### [TASK REQUIREMENTS]
Whichever lines of the entries hold the word "urlopu" should be identified and copied.

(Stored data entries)
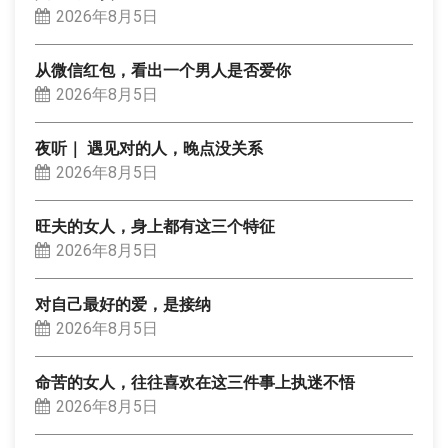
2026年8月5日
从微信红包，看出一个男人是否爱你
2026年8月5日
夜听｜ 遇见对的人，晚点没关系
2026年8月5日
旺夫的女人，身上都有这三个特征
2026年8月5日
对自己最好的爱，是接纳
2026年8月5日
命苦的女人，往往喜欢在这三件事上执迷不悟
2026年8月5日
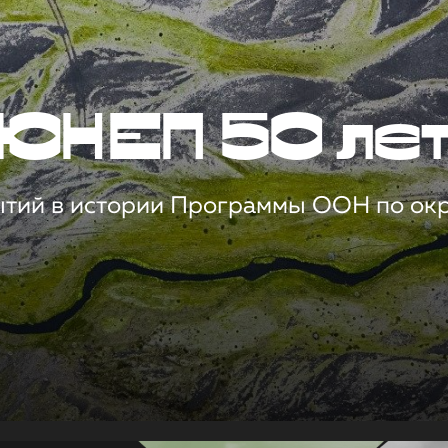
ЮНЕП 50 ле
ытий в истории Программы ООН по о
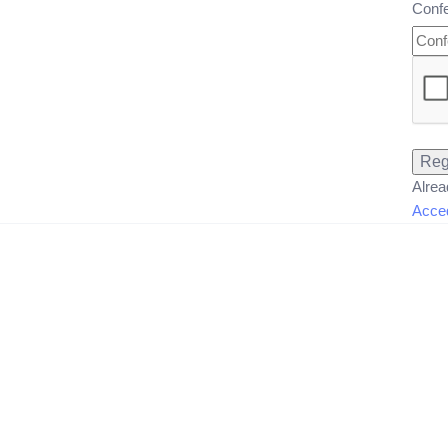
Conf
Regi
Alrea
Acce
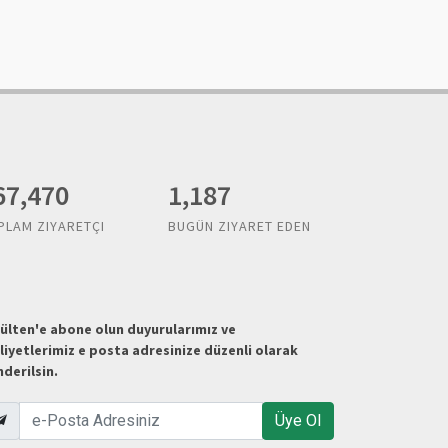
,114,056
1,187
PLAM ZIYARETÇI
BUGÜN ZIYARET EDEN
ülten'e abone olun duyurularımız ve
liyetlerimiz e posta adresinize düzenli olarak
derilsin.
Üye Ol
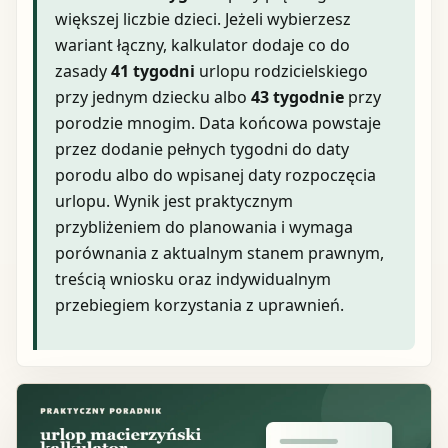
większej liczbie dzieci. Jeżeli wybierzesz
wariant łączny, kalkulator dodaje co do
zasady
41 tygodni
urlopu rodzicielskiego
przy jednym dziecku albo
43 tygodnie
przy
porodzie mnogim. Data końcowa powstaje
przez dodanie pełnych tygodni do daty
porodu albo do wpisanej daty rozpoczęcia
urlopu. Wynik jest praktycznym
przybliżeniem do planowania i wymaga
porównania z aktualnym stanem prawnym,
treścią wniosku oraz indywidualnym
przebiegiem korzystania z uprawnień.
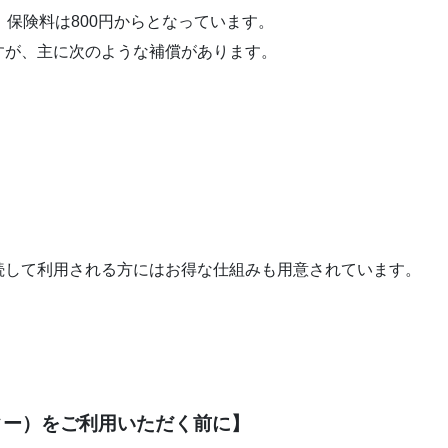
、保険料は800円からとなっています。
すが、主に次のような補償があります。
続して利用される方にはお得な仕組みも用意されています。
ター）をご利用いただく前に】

### [OUTPUT FOR THIS EXERCISE]
urlopu rodzicielskiego
urlopu. Wynik jest praktycznym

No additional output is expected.